“You are finding an alibi, another alibi,” Antonio Conte said when asked about his future, his voice slowly going up a few decibels in his press conference after Tottenham’s 3-3 draw with Southampton.
Spurs had inexplicably – well, perhaps not inexplicably, which is the crux of the problem – thrown away a two-goal lead away at the Premier League’s worst team with 15 minutes of the game remaining.
“You try to find an excuse for the players. OK, continue to do this, to find an excuse for the players. You do only this! You do only this. Excuses for the players,” Conte exclaimed to the several journalists in his presence at St Mary’s, insisting this collapse was not his fault.
“‘But the players, maybe, my future, then we lost confidence, they lost spirit, they lost being a team’. Excuses. Excuses. Excuses. Try to protect them every time.

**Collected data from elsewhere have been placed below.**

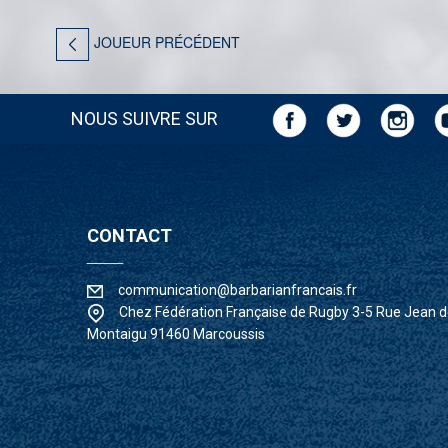
JOUEUR PRÉCÉDENT
NOUS SUIVRE SUR
CONTACT
____
communication@barbarianfrancais.fr
Chez Fédération Française de Rugby 3-5 Rue Jean 
Montaigu 91460 Marcoussis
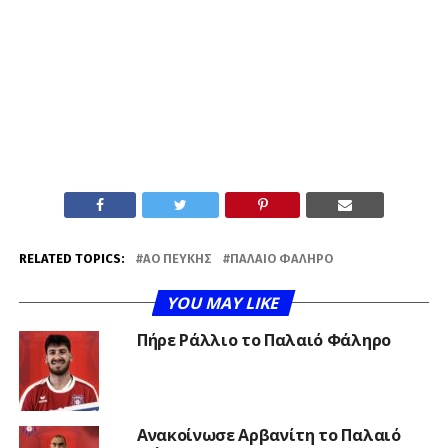
RELATED TOPICS:
ΑΟ ΠΕΎΚΗΣ
ΠΑΛΑΙΌ ΦΆΛΗΡΟ
YOU MAY LIKE
Πήρε Ράλλιο το Παλαιό Φάληρο
Ανακοίνωσε Αρβανίτη το Παλαιό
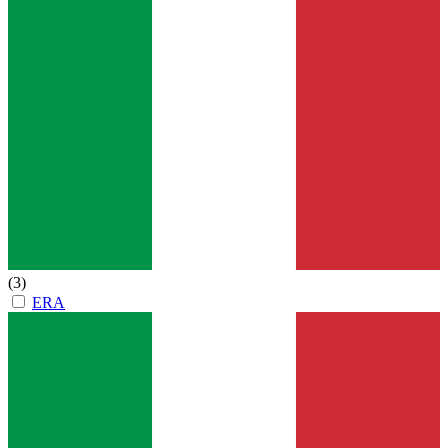
(3)
ERA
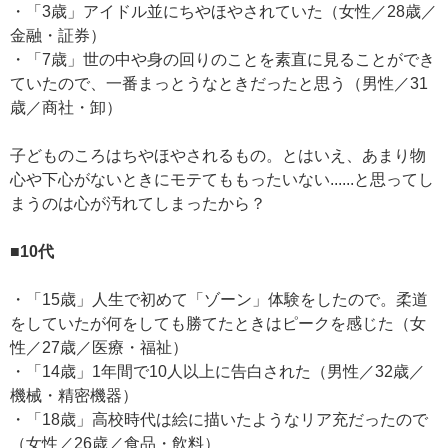
・「3歳」アイドル並にちやほやされていた（女性／28歳／
金融・証券）
・「7歳」世の中や身の回りのことを素直に見ることができ
ていたので、一番まっとうなときだったと思う（男性／31
歳／商社・卸）
子どものころはちやほやされるもの。とはいえ、あまり物
心や下心がないときにモテてももったいない......と思ってし
まうのは心が汚れてしまったから？
■10代
・「15歳」人生で初めて「ゾーン」体験をしたので。柔道
をしていたが何をしても勝てたときはピークを感じた（女
性／27歳／医療・福祉）
・「14歳」1年間で10人以上に告白された（男性／32歳／
機械・精密機器）
・「18歳」高校時代は絵に描いたようなリア充だったので
（女性／26歳／食品・飲料）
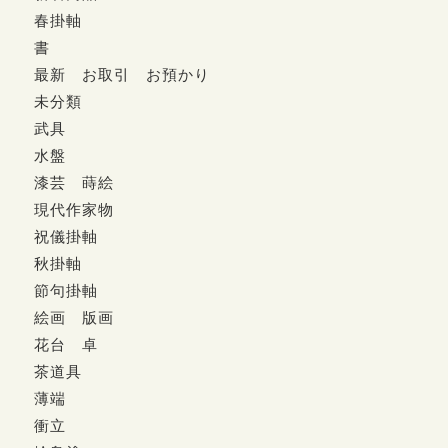
春掛軸
書
最新 お取引 お預かり
未分類
武具
水盤
漆芸 蒔絵
現代作家物
祝儀掛軸
秋掛軸
節句掛軸
絵画 版画
花台 卓
茶道具
薄端
衝立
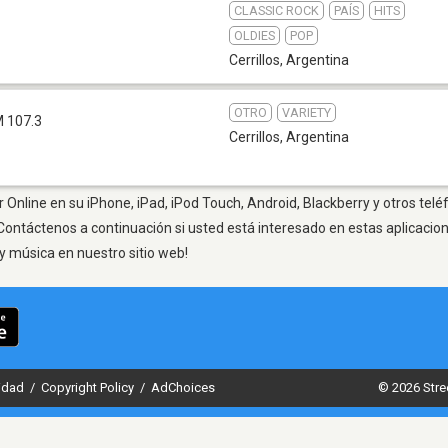
CLASSIC ROCK
PAÍS
HITS
OLDIES
POP
Cerrillos
,
Argentina
OTRO
VARIETY
 107.3
Cerrillos
,
Argentina
r Online en su iPhone, iPad, iPod Touch, Android, Blackberry y otros tel
Contáctenos a continuación si usted está interesado en estas aplicaci
y música en nuestro sitio web!
cidad
/
Copyright Policy
/
AdChoices
© 2026 Stre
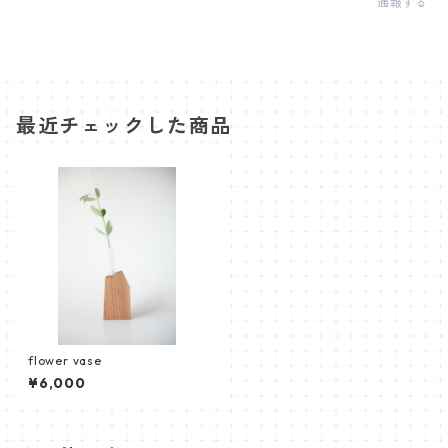
通報する
最近チェックした商品
flower vase
¥6,000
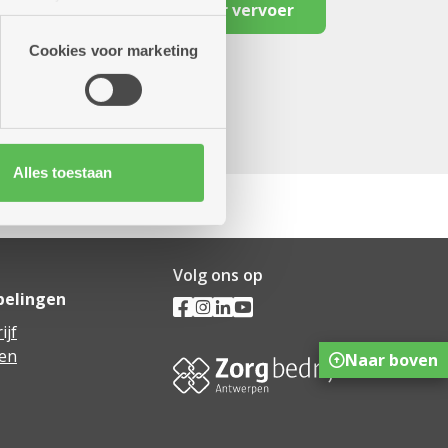
Reserveer vervoer
artners kunnen deze gegevens
Cookies voor marketing
Alles toestaan
Volg ons op
pelingen
ijf
en
Naar boven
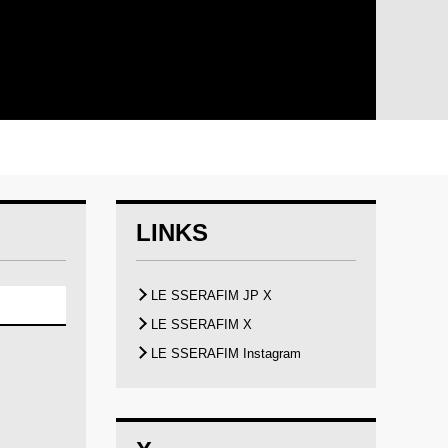
LINKS
LE SSERAFIM JP X
LE SSERAFIM X
LE SSERAFIM Instagram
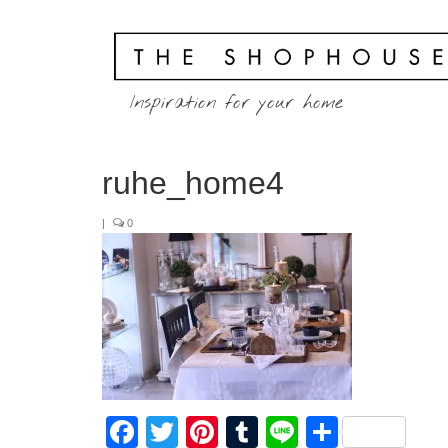
Inspiration for your home
ruhe_home4
|
0
Facebook
Twitter
Pinterest
Tumblr
Line
共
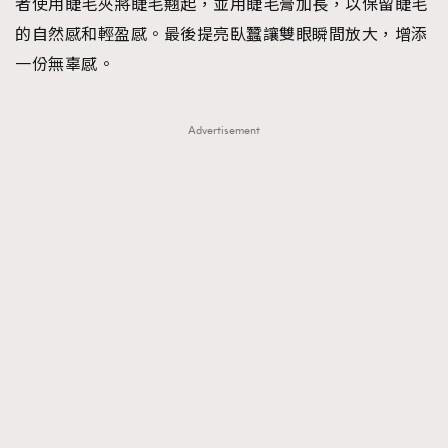
者使用睫毛夾將睫毛翹起，並用睫毛膏加長，以保留睫毛
的自然感和輕盈感。最後提亮臥蠶讓雙眼瞬間放大，增添
一份無辜感。
Advertisement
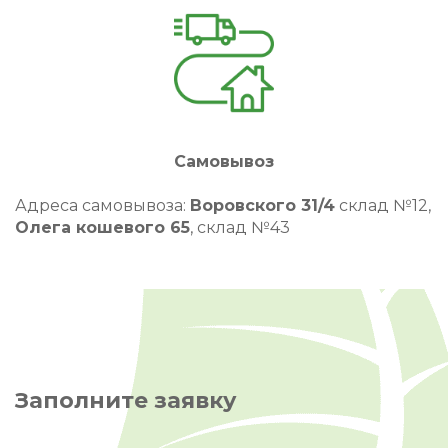
Самовывоз
Адреса самовывоза:
Воровского 31/4
склад №12,
Олега кошевого 65
, склад №43
Заполните заявку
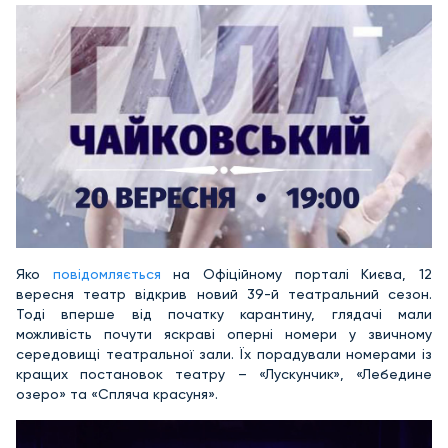
Яко
повідомляється
на Офіційному порталі Києва, 12
вересня театр відкрив новий 39-й театральний сезон.
Тоді вперше від початку карантину, глядачі мали
можливість почути яскраві оперні номери у звичному
середовищі театральної зали. Їх порадували номерами із
кращих постановок театру – «Лускунчик», «Лебедине
озеро» та «Спляча красуня».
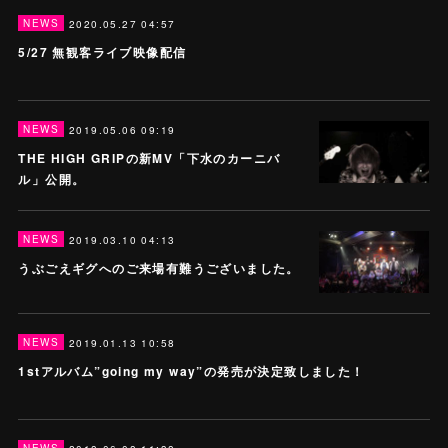
NEWS
2020.05.27 04:57
5/27 無観客ライブ映像配信
NEWS
2019.05.06 09:19
THE HIGH GRIPの新MV「下水のカーニバ
ル」公開。
NEWS
2019.03.10 04:13
うぶごえギグへのご来場有難うございました。
NEWS
2019.01.13 10:58
1stアルバム”going my way”の発売が決定致しました！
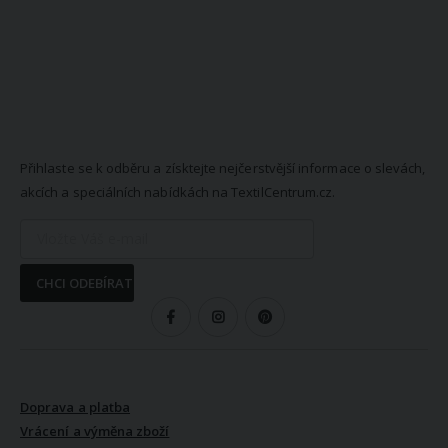
NEWSLETTER
Přihlaste se k odběru a získtejte nejčerstvější informace o slevách,
akcích a speciálních nabídkách na TextilCentrum.cz.
CHCI ODEBÍRAT
SLEDUJTE NÁS
VŠE O NÁKUPU
Doprava a platba
Vrácení a výměna zboží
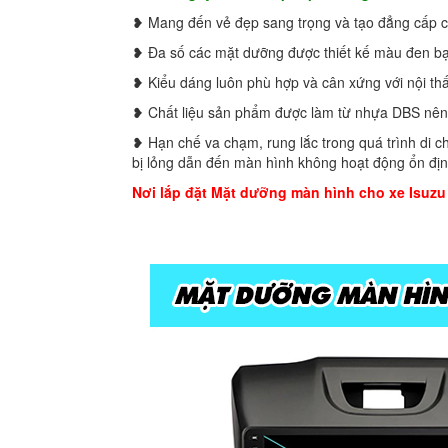
❥ Mang đến vẻ đẹp sang trọng và tạo đẳng cấp c
❥ Đa số các mặt dưỡng được thiết kế màu đen bạc
❥ Kiểu dáng luôn phù hợp và cân xứng với nội thấ
❥ Chất liệu sản phẩm được làm từ nhựa DBS nên
❥ Hạn chế va chạm, rung lắc trong quá trình di c
bị lỏng dẫn đến màn hình không hoạt động ổn đị
Nơi lắp đặt Mặt dưỡng màn hình cho xe Isuzu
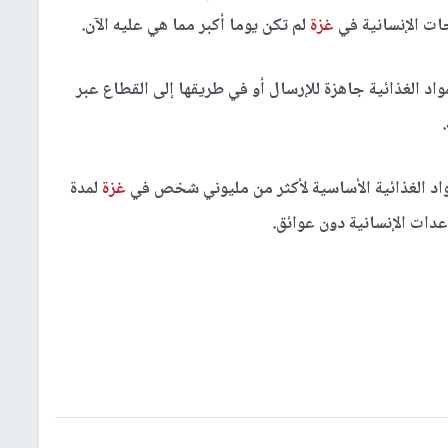
جات الإنسانية في
غزة
لم تكن يوما أكبر مما هي عليه الآن.
 ألف طن متري من المواد الغذائية جاهزة للإرسال أو في طريقها إلى القطاع عبر
واد الغذائية الأساسية لأكثر من مليوني شخص في
غزة
لمدة
دات الإنسانية دون عوائق.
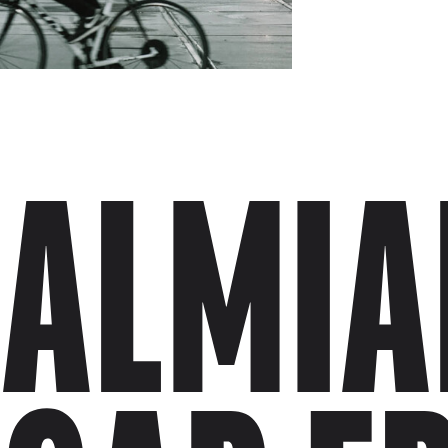
SALMIA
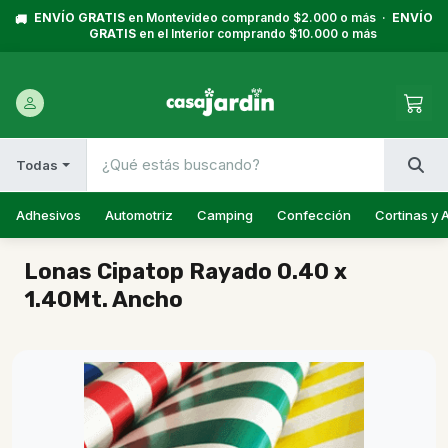
ENVÍO GRATIS
en Montevideo comprando $2.000 o más ·
ENVÍO
🚚
GRATIS
en el Interior comprando $10.000 o más
Todas
Adhesivos
Automotriz
Camping
Confección
Cortinas y 
Lonas Cipatop Rayado 0.40 x
1.40Mt. Ancho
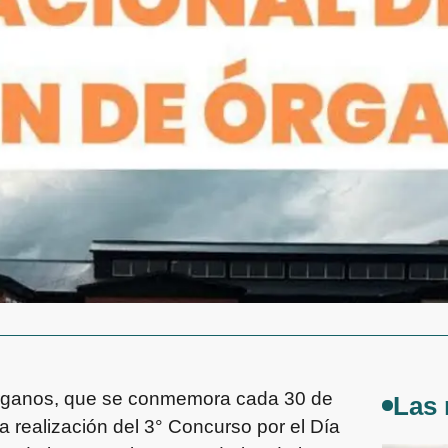
Órganos, que se conmemora cada 30 de
Las 
a realización del 3° Concurso por el Día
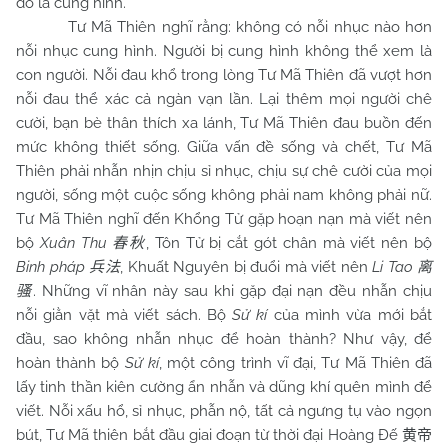
đó là cung hình.
Tư Mã Thiên nghĩ rằng: không có nỗi nhục nào hơn
nỗi nhục cung hình. Người bị cung hình không thể xem là
con người. Nỗi đau khổ trong lòng Tư Mã Thiên đã vượt hơn
nỗi đau thể xác cả ngàn vạn lần. Lại thêm mọi người chê
cười, bạn bè thân thích xa lánh, Tư Mã Thiên đau buồn đến
mức không thiết sống. Giữa vấn đề sống và chết, Tư Mã
Thiên phải nhẫn nhịn chịu sỉ nhục, chịu sự chê cười của mọi
người, sống một cuộc sống không phải nam không phải nữ.
Tư Mã Thiên nghĩ đến Khổng Tử gặp hoạn nạn mà viết nên
bộ
Xuân Thu
, Tôn Tử bị cắt gót chân mà viết nên bộ
春秋
Binh pháp
, Khuất Nguyên bị đuổi mà viết nên
Li Tao
兵法
离
. Những vĩ nhân này sau khi gặp đại nạn đều nhẫn chịu
骚
nỗi giằn vặt mà viết sách. Bộ
Sử kí
của mình vừa mới bắt
đầu, sao không nhẫn nhục để hoàn thành? Như vậy, để
hoàn thành bộ
Sử kí
, một công trình vĩ đại, Tư Mã Thiên đã
lấy tinh thần kiên cường ẩn nhẫn và dũng khí quên mình để
viết. Nỗi xấu hổ, sỉ nhục, phẫn nộ, tất cả ngưng tụ vào ngọn
bút, Tư Mã thiên bắt đầu giai đoạn từ thời đại Hoàng Đế
黄帝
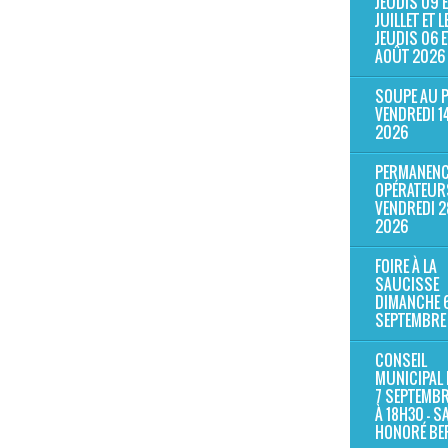
JEUDIS 09 E
JUILLET ET L
JEUDIS 06 E
AOÛT 2026
SOUPE AU 
VENDREDI 1
2026
PERMANENC
OPÉRATEUR
VENDREDI 2
2026
FOIRE À LA
SAUCISSE
DIMANCHE 
SEPTEMBRE
CONSEIL
MUNICIPAL 
7 SEPTEMB
À 18H30 - S
HONORÉ B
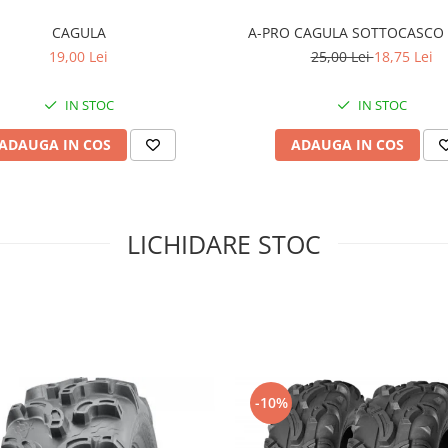
CAGULA
A-PRO CAGULA SOTTOCASCO
19,00 Lei
25,00 Lei
18,75 Lei
IN STOC
IN STOC
ADAUGA IN COS
ADAUGA IN COS
LICHIDARE STOC
-10%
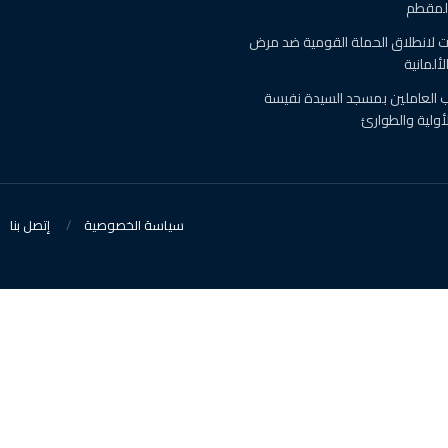
المقطم
 لانطلاق الحملة القومية ضد مرض
ألمانية
رب العاملين بمسجد السيدة نفيسة
أولية والطوارئ
سياسة الخصوصية
إتصل بنا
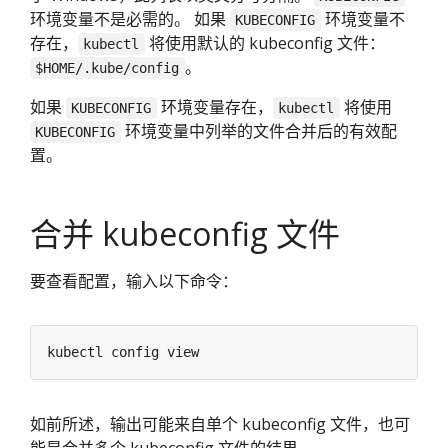
环境变量不是必需的。 如果
环境变量不
KUBECONFIG
存在，
将使用默认的 kubeconfig 文件：
kubectl
。
$HOME/.kube/config
如果
环境变量存在，
将使用
KUBECONFIG
kubectl
环境变量中列举的文件合并后的有效配
KUBECONFIG
置。
合并 kubeconfig 文件
要查看配置，输入以下命令：
如前所述，输出可能来自单个 kubeconfig 文件，也可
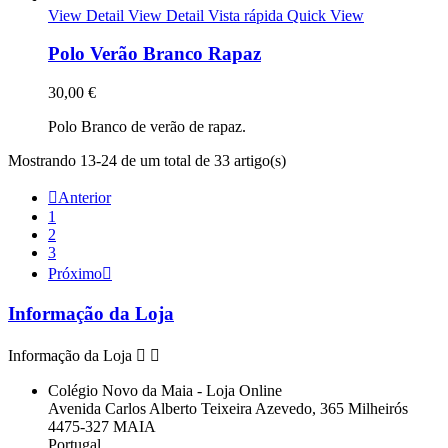
View Detail
View Detail
Vista rápida
Quick View
Polo Verão Branco Rapaz
30,00 €
Polo Branco de verão de rapaz.
Mostrando 13-24 de um total de 33 artigo(s)

Anterior
1
2
3
Próximo

Informação da Loja
Informação da Loja


Colégio Novo da Maia - Loja Online
Avenida Carlos Alberto Teixeira Azevedo, 365 Milheirós
4475-327 MAIA
Portugal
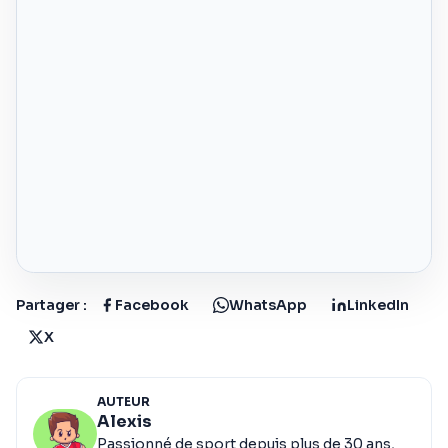
Partager :
Facebook
WhatsApp
LinkedIn
X
AUTEUR
Alexis
Passionné de sport depuis plus de 30 ans,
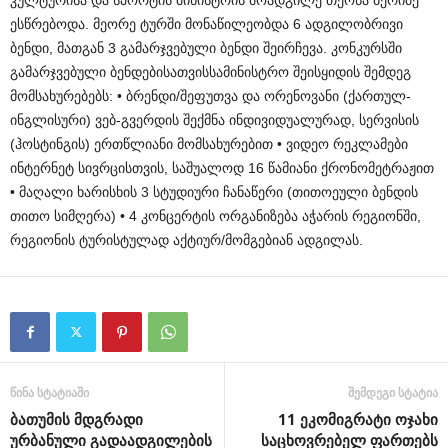
კულტურისა და სპორტის მინისტრის მოადგილე თეონა ბერიძე
ესწრებოდა. მეორე ტურში მონაწილეობდა 6 ადგილობრივი
ბენდი, მათგან 3 გამარჯვებული ბენდი შეირჩევა. კონკურსში
გამარჯვებული ბენდებისათვისსამინისტრო შეისყიდის შემდეგ
მომსახურებებს: • ბრენდი/შეფუთვა და ორენოვანი (ქართულ-
ინგლისური) ვებ-გვერდის შექმნა ინდივიდუალურად, სერვისის
(ჰოსტინგის) ერთწლიანი მომსახურებით • ვიდეო რეკლამები
ინტერნეტ სივრცისთვის, საშუალოდ 16 წამიანი ქრონომეტრაჟით
• მაღალი ხარისხის 3 სტუდიური ჩანაწერი (თითოეული ბენდის
თითო სიმღერა) • 4 კონცერტის ორგანიზება აჭარის რეგიონში,
რეგიონის ტურისტულად აქტიურ/მომგებიან ადგილას.
წინა სტატიაში
შემდეგი სტატია
ბათუმის მდგრადი
11 ეკომიგრატი ოჯახი
ურბანული გადაადგილების
საცხოვრებელ ფართებს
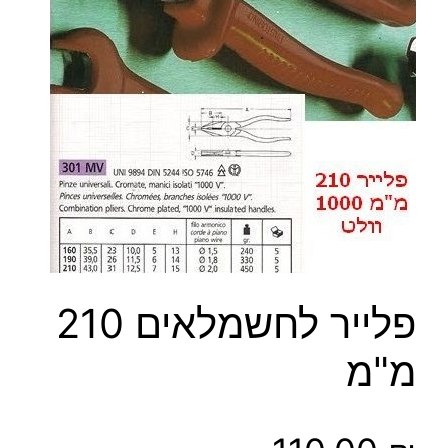
פלייר לחשמלאים 210
מ"מ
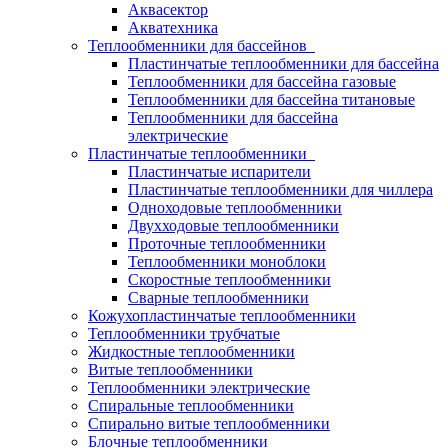
Аквасектор
Акватехника
Теплообменники для бассейнов
Пластинчатые теплообменники для бассейна
Теплообменники для бассейна газовые
Теплообменники для бассейна титановые
Теплообменники для бассейна
электрические
Пластинчатые теплообменники
Пластинчатые испарители
Пластинчатые теплообменники для чиллера
Одноходовые теплообменники
Двухходовые теплообменники
Проточные теплообменники
Теплообменники моноблоки
Скоростные теплообменники
Сварные теплообменники
Кожухопластинчатые теплообменники
Теплообменники трубчатые
Жидкостные теплообменники
Витые теплообменники
Теплообменники электрические
Спиральные теплообменники
Спирально витые теплообменники
Блочные теплообменники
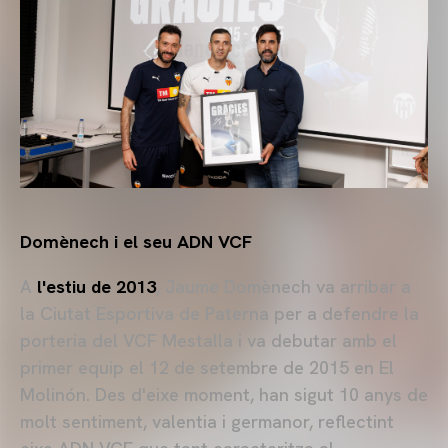
Domènech i el seu ADN VCF
A
l'estiu de 2013
, Jaume Domènech va arribar a
la Ciutat Esportiva de Paterna per a defendre la
porteria del VCF Mestalla i va debutar amb el
primer equip el 12 de setembre de 2015 en El
Molinón. Des d'eixe moment, han sigut 10 anys de
molt sentiment, valentia i germanor, reflectint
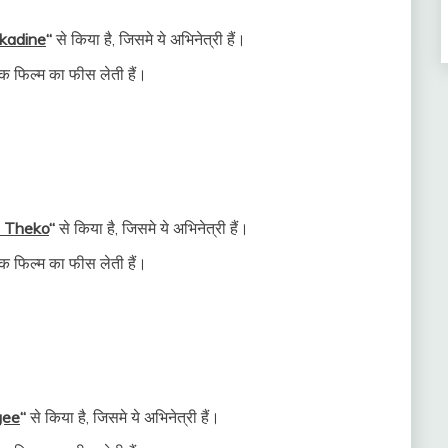
kadine
“
से किया है, जिसमे ये अभिनेत्री हैं।
 फिल्म का फीस लेती हैं।
 Theko
“
से किया है, जिसमे ये अभिनेत्री हैं।
 फिल्म का फीस लेती हैं।
gee
“
से किया है, जिसमे ये अभिनेत्री हैं।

“Bah. Come on, come on, come on. We are professional. The club pay us a lot of money. The players receive money, me receive money, you understand? Not to find excuse or not show spirit or show a sense of belonging or don’t show a sense of responsibility because we are showing this. For me this is unacceptable because for me this is the first time in my career to see a situation like this. Until now I wasn’t able to change, not to change but compare to last season the situation went to become worse.”
The head coach throwing his players under the bus is just one telltale sign that someone wants out of their job. But heading after the club’s owners is a rarer sight, a hidden gem among meltdowns.
“Why [is this happening]? Because they are used to it here, they are used to it,” Conte continued. “They don’t play for something important yeah. They don’t want to play under pressure, they don’t want to play under stress. It is easy in this way. Tottenham’s story is this. 20 years there is the owner and they never won something but why? The fault is only for the club, or for every manager that stay here? I have seen the managers that Tottenham had on the bench. You risk to disrupt the figure of the manager and to protect the other situation in every moment.”
At the end of a headline-making and legacy-breaking monologue, Conte retorted: “I’m really upset and everyone has to take their responsibility.
“Not only the club, the manager and the staff. The players have to be involved in this situation because it is time to change this situation if Tottenham want to change. If they want to continue in this way, they can change the manager, a lot of managers, but the situation cannot change. Believe me.”
It was football’s worst kept secret before that Conte was on his way out of Tottenham at the end of the season. Now it’s a mystery that he’s even still in the job.
After a strong end to the 2021/22 season – one in which Spurs displayed an entertaining ruthlessness that led to suggestions of a title push this year – Conte has undone a lot of his good work. Tottenham’s results have regressed in tandem with their newly prehistoric style of play, dumped out of three cup competitions by three sides they really should have beaten.
Conte’s criticisms of the playing squad and ownership are valid. It’d be foolish to try and battle back against them. The problem is the position from which he is speaking and running away from, as much a problem and detriment to the club as any of the other factors he blamed, named and shamed.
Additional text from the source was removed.